4.       If you opt not to do a website, I personally think that is fine. We can easily overload a student with gratuitous websites. But, if you are not exploiting the new technologies you are giving up a chance to teach your students the tools that are simply part of the modern landscape that they will be expected to have. If not the Internet, try one of the following (and do not worry that you may not know how to do it – if you require your students to do it, you will learn too):

a.       Require your students to use word processing on formal papers;

b.       Require your students to do math problems using a PC spreadsheet and graphing;

c.       If you have opportunities for student presentations, consider requiring that students create a web site, use Power Point, or create a video;

d.       Encourage the student to use the Internet for researching assignments. Find other people’s websites or on-line articles that help you do what you need to do.

5.       Do not forget: Whatever you do in the classroom, teaching is about someone else learning something of value. Lecturing is just talking, unless someone is paying attention and thinking about what you say; a book is just printer’s ink, unless the reader is engaged and is linked to the writer’s thoughts; and, a new technology is just another gimmick, unless it has something that makes your student do, read, or research while thinking. 

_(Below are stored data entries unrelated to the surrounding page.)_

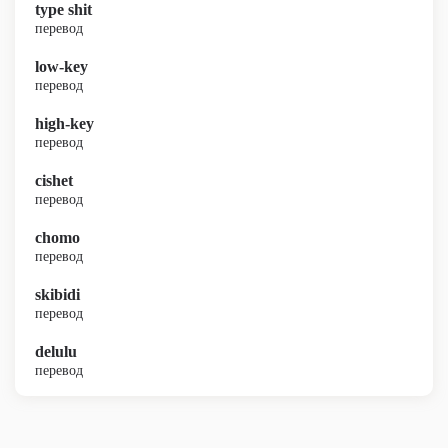
type shit
перевод
low-key
перевод
high-key
перевод
cishet
перевод
chomo
перевод
skibidi
перевод
delulu
перевод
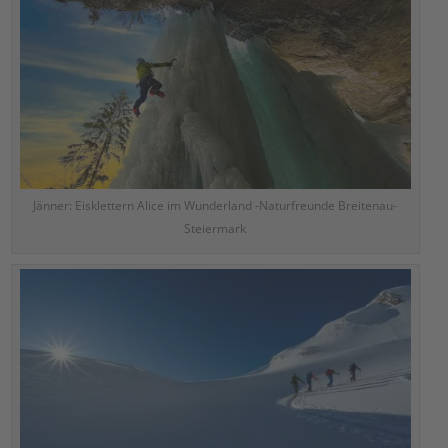
Jänner: Eisklettern Alice im Wunderland -Naturfreunde Breitenau-
Steiermark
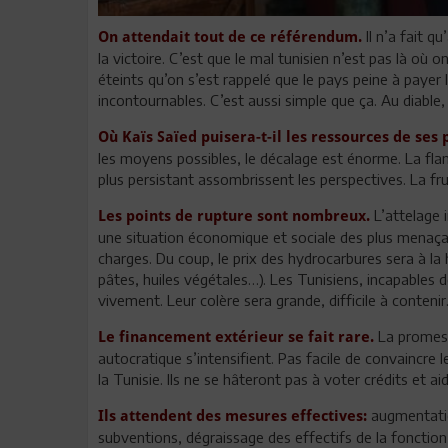
Il n’a fait q
On attendait tout de ce référendum.
la victoire. C’est que le mal tunisien n’est pas là où o
éteints qu’on s’est rappelé que le pays peine à payer 
incontournables. C’est aussi simple que ça. Au diable, 
Où Kaïs Saïed puisera-t-il les ressources de ses
les moyens possibles, le décalage est énorme. La fl
plus persistant assombrissent les perspectives. La fru
L’attelage 
Les points de rupture sont nombreux.
une situation économique et sociale des plus menaç
charges. Du coup, le prix des hydrocarbures sera à l
pâtes, huiles végétales…). Les Tunisiens, incapables 
vivement. Leur colère sera grande, difficile à contenir
La promess
Le financement extérieur se fait rare.
autocratique s’intensifient. Pas facile de convaincre 
la Tunisie. Ils ne se hâteront pas à voter crédits et ai
augmentatio
Ils attendent des mesures effectives:
subventions, dégraissage des effectifs de la fonction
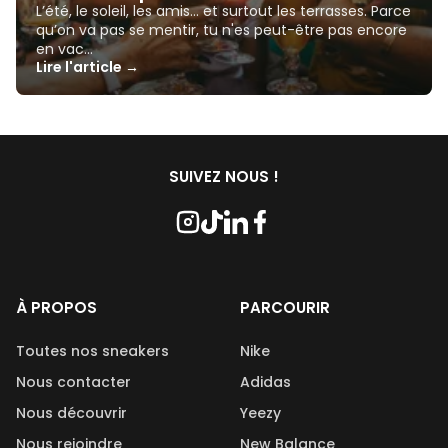
L’été, le soleil, les amis… et surtout les terrasses. Parce
qu’on va pas se mentir, tu n'es peut-être pas encore
en vac…
Lire l'article →
SUIVEZ NOUS !
À PROPOS
PARCOURIR
Toutes nos sneakers
Nike
Nous contacter
Adidas
Nous découvrir
Yeezy
Nous rejoindre
New Balance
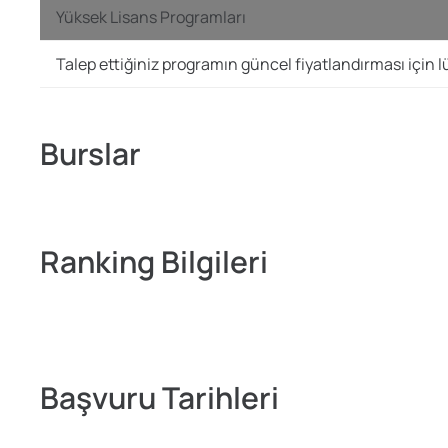
Yüksek Lisans Programları
Talep ettiğiniz programın güncel fiyatlandırması için lü
Burslar
Ranking Bilgileri
Başvuru Tarihleri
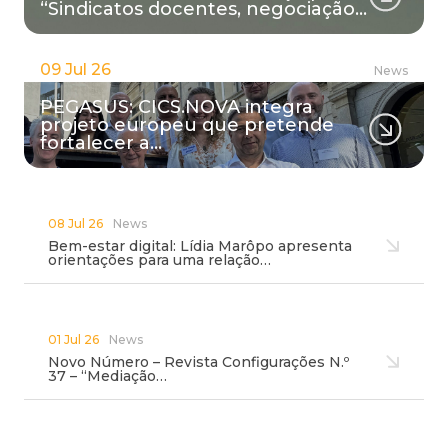
“Sindicatos docentes, negociação…
09 Jul 26
News
PEGASUS: CICS.NOVA integra
projeto europeu que pretende
fortalecer a…
08 Jul 26
News
Bem-estar digital: Lídia Marôpo apresenta
orientações para uma relação…
01 Jul 26
News
Novo Número – Revista Configurações N.º
37 – “Mediação…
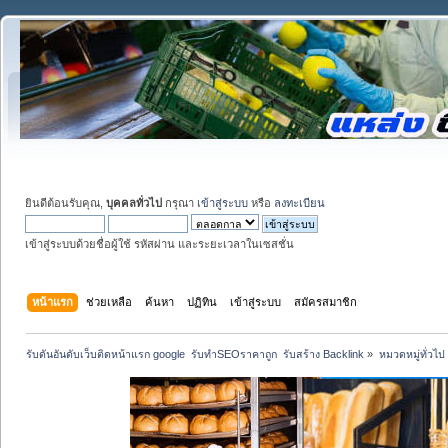
ยินดีต้อนรับคุณ,
บุคคลทั่วไป
กรุณา
เข้าสู่ระบบ
หรือ
ลงทะเบียน
เข้าสู่ระบบด้วยชื่อผู้ใช้ รหัสผ่าน และระยะเวลาในเซสชั่น
หน้าแรก
ช่วยเหลือ
ค้นหา
ปฏิทิน
เข้าสู่ระบบ
สมัครสมาชิก
รับดันอันดับเว็บติดหน้าแรก google  รับทำSEOราคาถูก  รับสร้าง Backlink
»
หมวดหมู่ทั่วไป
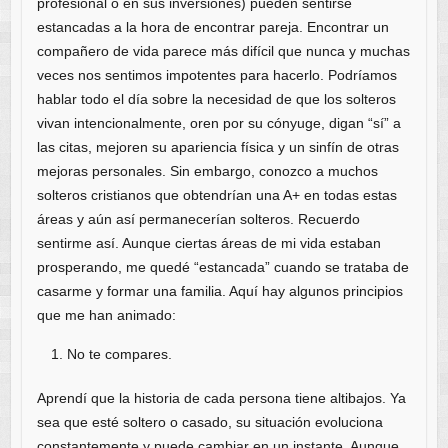
profesional o en sus inversiones) pueden sentirse
estancadas a la hora de encontrar pareja. Encontrar un
compañero de vida parece más difícil que nunca y muchas
veces nos sentimos impotentes para hacerlo. Podríamos
hablar todo el día sobre la necesidad de que los solteros
vivan intencionalmente, oren por su cónyuge, digan “sí” a
las citas, mejoren su apariencia física y un sinfín de otras
mejoras personales. Sin embargo, conozco a muchos
solteros cristianos que obtendrían una A+ en todas estas
áreas y aún así permanecerían solteros. Recuerdo
sentirme así. Aunque ciertas áreas de mi vida estaban
prosperando, me quedé “estancada” cuando se trataba de
casarme y formar una familia. Aquí hay algunos principios
que me han animado:
No te compares.
Aprendí que la historia de cada persona tiene altibajos. Ya
sea que esté soltero o casado, su situación evoluciona
constantemente y puede cambiar en un instante. Aunque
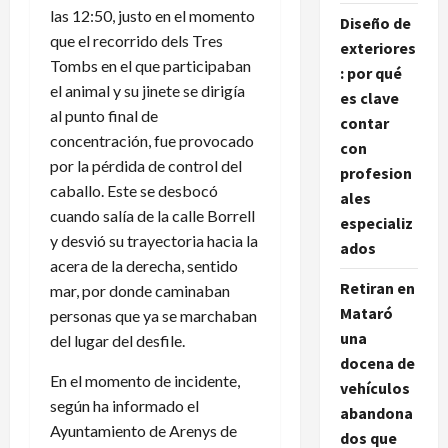
las 12:50, justo en el momento
Diseño de
que el recorrido dels Tres
exteriores
Tombs en el que participaban
: por qué
el animal y su jinete se dirigía
es clave
al punto final de
contar
concentración, fue provocado
con
por la pérdida de control del
profesion
caballo. Este se desbocó
ales
cuando salía de la calle Borrell
especializ
y desvió su trayectoria hacia la
ados
acera de la derecha, sentido
Retiran en
mar, por donde caminaban
Mataró
personas que ya se marchaban
una
del lugar del desfile.
docena de
En el momento de incidente,
vehículos
según ha informado el
abandona
Ayuntamiento de Arenys de
dos que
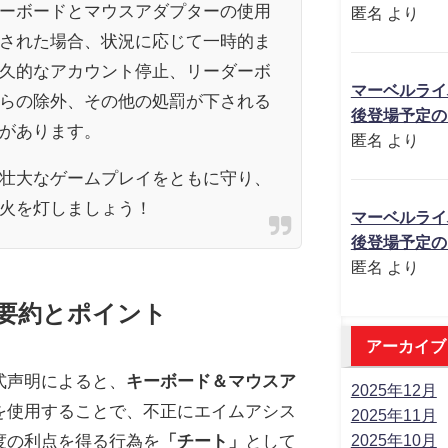
ーボードとマウスアダプターの使用
匿名
より
された場合、状況に応じて一時的ま
久的なアカウント停止、リーダーボ
マーベルライ
らの除外、その他の処罰が下される
後登場予定の
があります。
匿名
より
壮大なゲームプレイをともに守り、
火を灯しましょう！
マーベルライ
後登場予定の
匿名
より
要約とポイント
アーカイブ
式声明によると、
キーボード＆マウスア
2025年12月
を使用することで、不正にエイムアシス
2025年11月
2025年10月
度の利点を得る行為を
「チート」
として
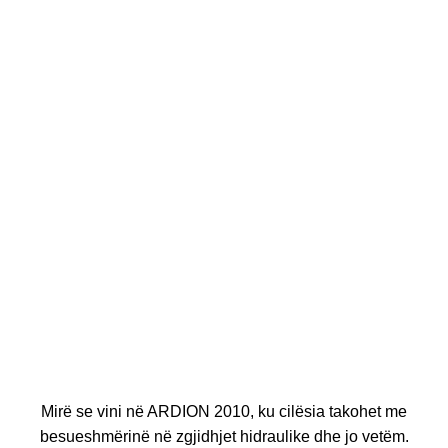
Mirë se vini në ARDION 2010, ku cilësia takohet me
besueshmërinë në zgjidhjet hidraulike dhe jo vetëm.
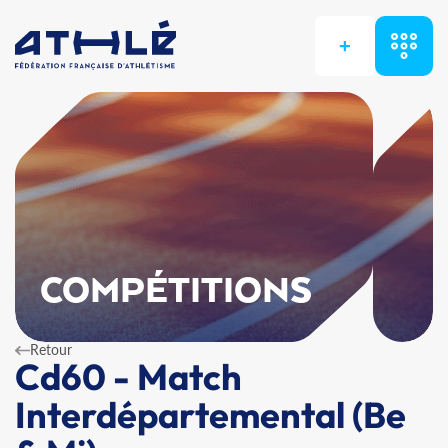
+
COMPÉTITIONS
Retour
Cd60 - Match
Interdépartemental (Be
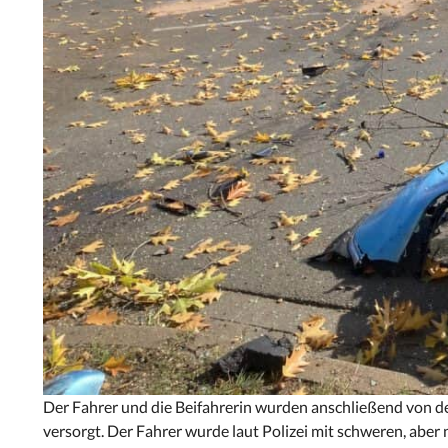
Der Fahrer und die Beifahrerin wurden anschließend von 
versorgt. Der Fahrer wurde laut Polizei mit schweren, aber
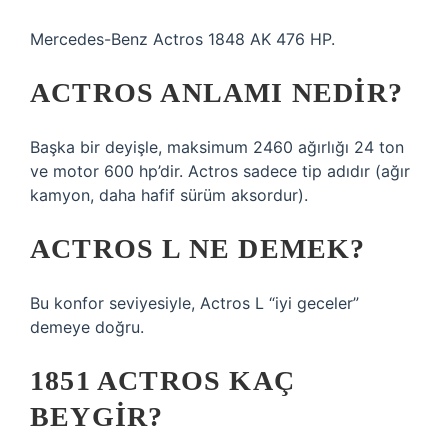
Mercedes-Benz Actros 1848 AK 476 HP.
ACTROS ANLAMI NEDIR?
Başka bir deyişle, maksimum 2460 ağırlığı 24 ton
ve motor 600 hp’dir. Actros sadece tip adıdır (ağır
kamyon, daha hafif sürüm aksordur).
ACTROS L NE DEMEK?
Bu konfor seviyesiyle, Actros L “iyi geceler”
demeye doğru.
1851 ACTROS KAÇ
BEYGIR?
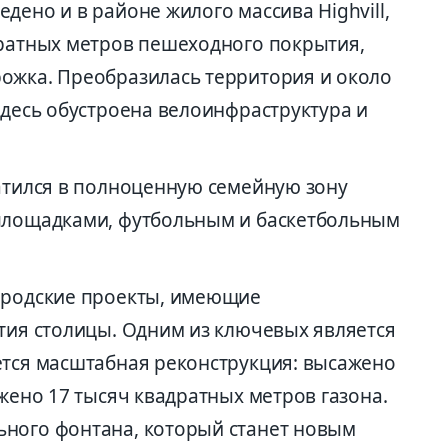
дено и в районе жилого массива Highvill,
дратных метров пешеходного покрытия,
ожка. Преобразилась территория и около
здесь обустроена велоинфраструктура и
ратился в полноценную семейную зону
 площадками, футбольным и баскетбольным
городские проекты, имеющие
ития столицы. Одним из ключевых является
ется масштабная реконструкция: высажено
ожено 17 тысяч квадратных метров газона.
ьного фонтана, который станет новым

6.       Last: Have no fear! You will screw up. Start with the assumption that we may not know much about how what we do leads to someone else leaning. I suspect that much, most, of what we already do in class may have little to do with what a student actually values and can be used in 10 years when the student needs it. In ten years our students will realize that what you taught today in class is obsolete, if they remember it. Use Information Technologies to allow the student to find answers to new problems.

 

For those who believe that Information Technologies may have value to you, and for those who would like to join the experiment in the application of a new technology I have provided some “handouts”. I will also put these on my web page in case you decide to try it later and lose these materials – just click on “Faculty Resources” in the index banner. If you venture forth, learn to borrow from others. Borrow ideas from other professors now on the Internet. I put my pages there to be used. Borrowing from one another is the most efficient way to disseminate applications of a new technology and the fastest way to gain collective experience. To start you off. I have one handout that lists Internet sites that are discipline specific. If I did not include your discipline get on the Internet, go to a University web site where the authorities in your discipline work and see if anyone has a web site. I got most of my ideas for my courses simply by looking at what other management professors are doing and adapting their ideas to what I can do and what is appropriate for my own courses. This keeps me current, teaching to what I know to be high standards, and forces me to continuously reassess what I teach.

 

My second handout is a list of web resources. I have tried to provide a sample of Internet resources that would be of assistance to the instructor that never used the Internet to those that would use the Internet more if only you had a free ISP, free hosting service, free editing tools, or free help in some of the advanced techniques.

 

In conclusion, as you are new faculty, I too welcome you to Hampton University. I am glad to have you as a colleague and fellow member of a society of educators who understand that teaching is not the other side of learning, teaching is just learning by sharing. I thank you for allowing me to share.